3 Behaviors to Beat the Monday Morning Blues

Monday morning_Nov2011_webWhen Monday morning rolls around, the last thing we want to hear is that buzzing alarm. We don’t want to get dressed, we don’t want to drive to work, and we definitely don’t want to face the big stack of unfinished business that hasn’t moved since Friday.

In the immortal words of the temp worker from the movie Office Space, “Uh-oh. Sounds like somebody's got a case of the Mondays.”

After spending two days away from work, colleagues, and business attire, it’s no wonder people moan at the thought of coming back to the job duties they left last week. A recent study in the British newspaper, the Telegraph, reports most people find Monday mornings so difficult, they won’t smile until 11:46 a.m. It’s time to stop fearing the new work week wake up call. Here are three things you can do to make Monday morning arrivals much easier.

Better Bed Times
Yes, it’s tempting to take advantage of your weekend by staying out late and sleeping in. There’s nothing wrong with going out and enjoying the company of others, but too much tampering with your sleep schedule can come with a price. Try to avoid staying up too late on Fridays and Saturdays and sleeping in too late during the weekend. You could be spending all week trying to get back on track for two nights of fun.

Waking up earlier may not be a popular option for your weekend, but who knows, you might actually like getting up earlier once you see how much you can get done. Keeping a consistent sleep schedule all week can help you feel energized and ready to face the work week. With all your energy, you could make sure your work week ends strongly to avoid dreading a large Monday workload.

Build Blueprints for Your Work Week
A winning way to avoid dreading the call of Monday is to re-strategize your work week. Try managing your time more efficiently while at work. This could be as simple as setting certain times each day to check your email or voicemail instead of stopping what you’re doing when you receive one, to as complex as establishing obtainable goals throughout the week to keep you on track. This way, you won’t have a pile of work to worry about while you are supposed to be taking time off. Also, on Fridays, it can be helpful to take a moment to set your schedule for the next week, giving you a clear plan to return to.

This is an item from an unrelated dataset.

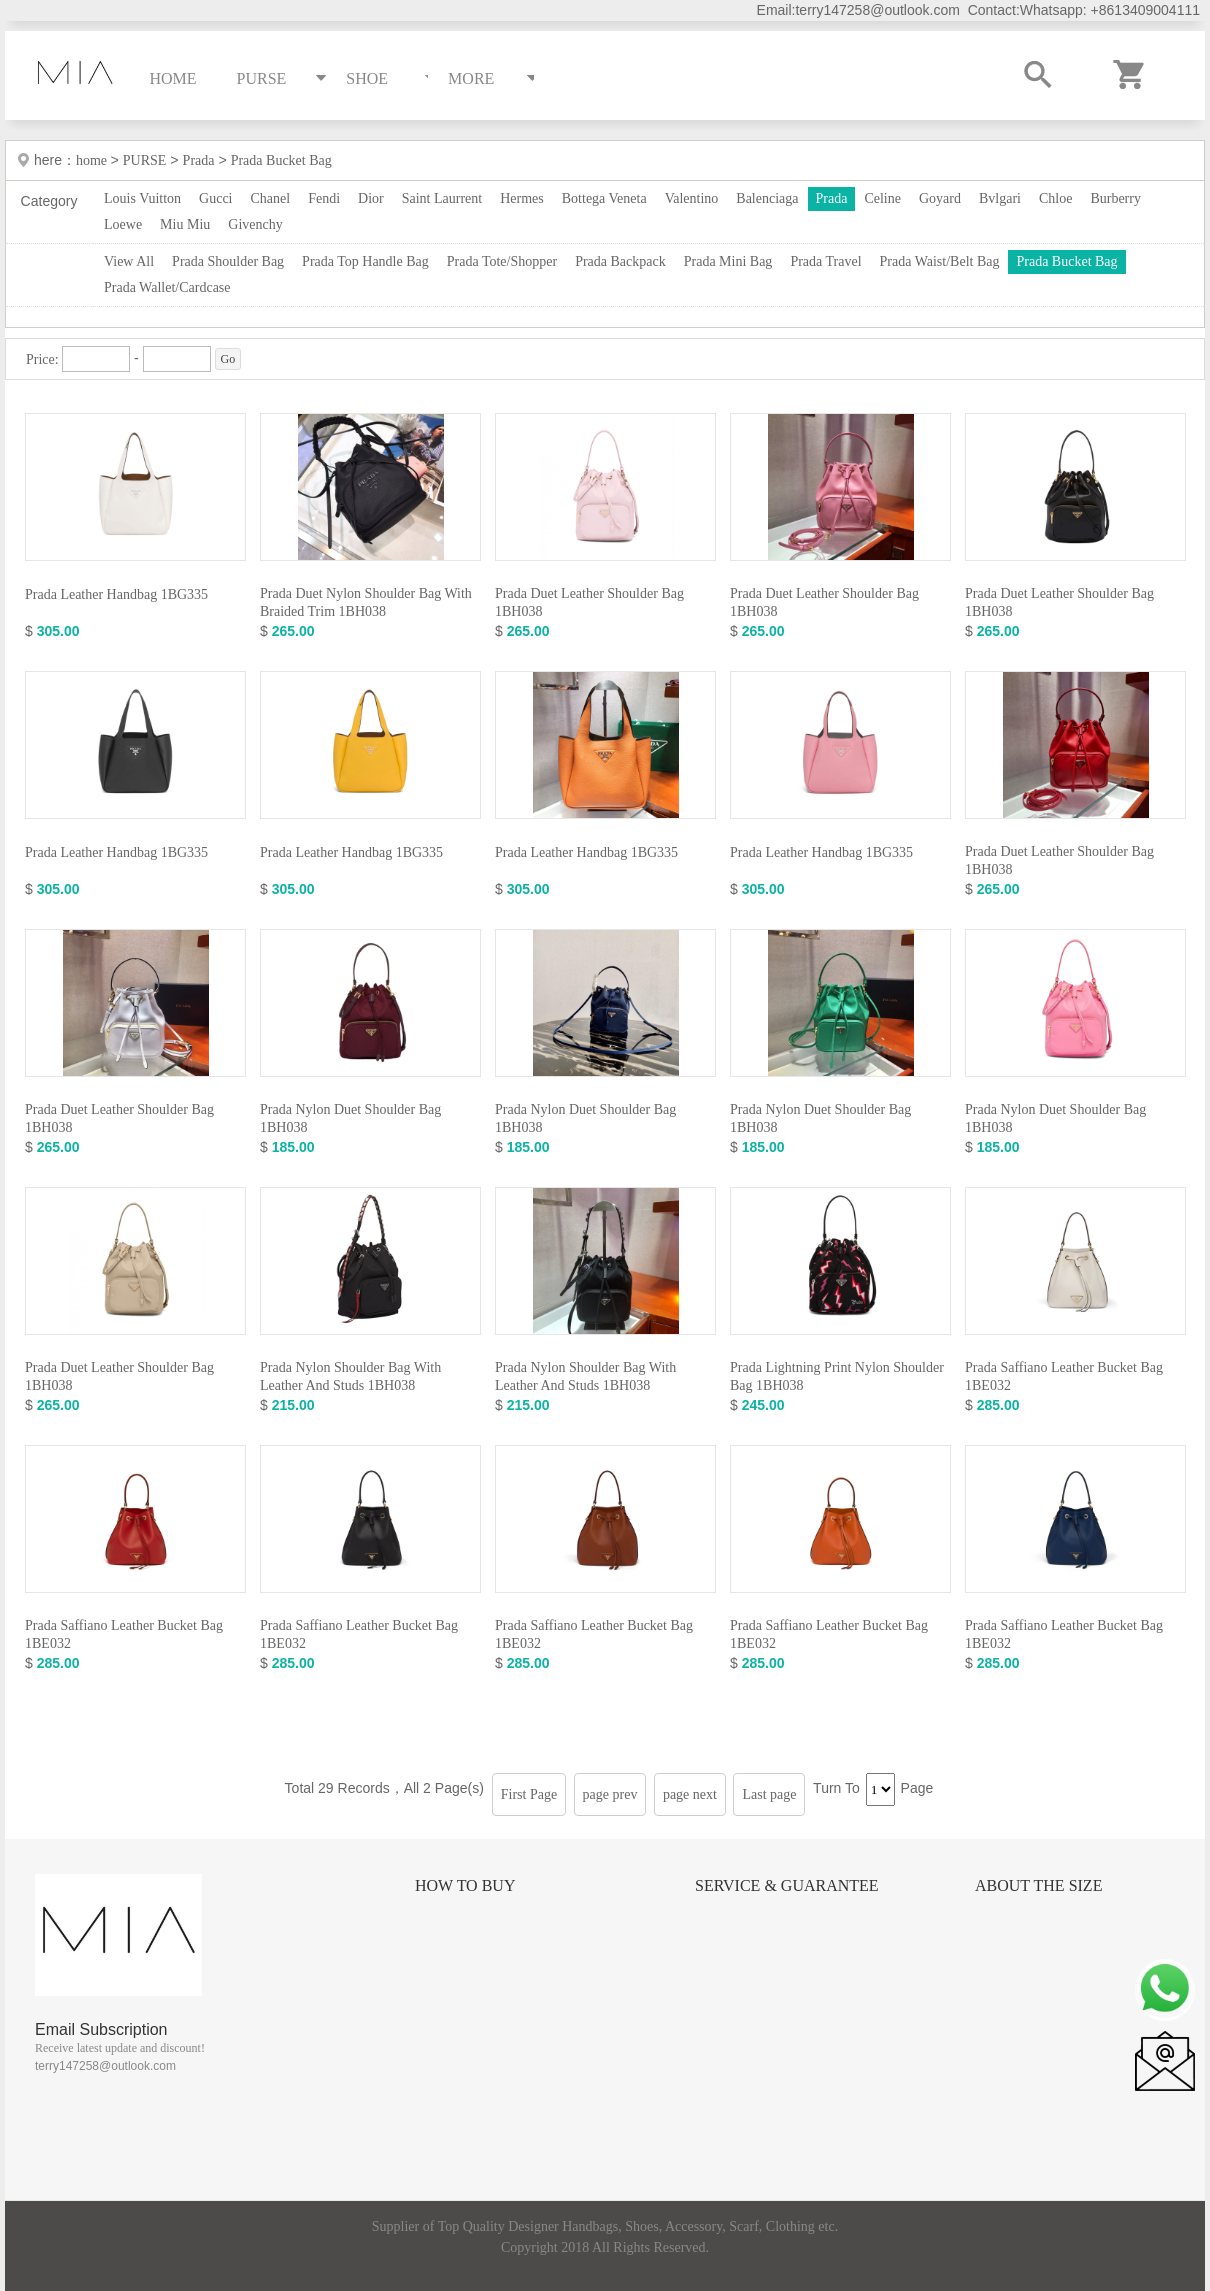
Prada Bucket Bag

While Wednesday can be known as “hump day,” that doesn’t mean you can’t set aside some time in the middle of the week to do something fun. Take some friends to the local game playing on a Wednesday night, have a girls’ night at the movies, attend an art or music class, or have a romantic night out with your spouse. You can’t fit all of your fun into two days, so give yourself some time to recharge from work during the week.

Take a Breather
When we try to cram so much into an entire weekend, we often forget the purpose of the weekend. We get days off to enjoy our lives and recharge our batteries. But we can’t recharge them if we’re always using them. We don’t always have to postpone chores like laundry or lawn mowing to the weekend if you divide them up in smaller chunks throughout the week.

A weekend full of too many fun activities can be draining and can make you feel unrested. Working while feeling fatigued can hurt your productivity at work and leave you more open to distractions. Make an effort to plan your weekend activities with events that leave you feeling content and fulfilled, not frazzled and imposed upon.

The Monday morning blues has become a kind of cultural tradition in the workplace. Employees tend to gather together to talk about how hard it is when you have “the Mondays.” But if you change a few behaviors, you’ll feel ready and able to take on Monday and every day. What are some ideas you have to avoid dreading coming back to work after your weekend?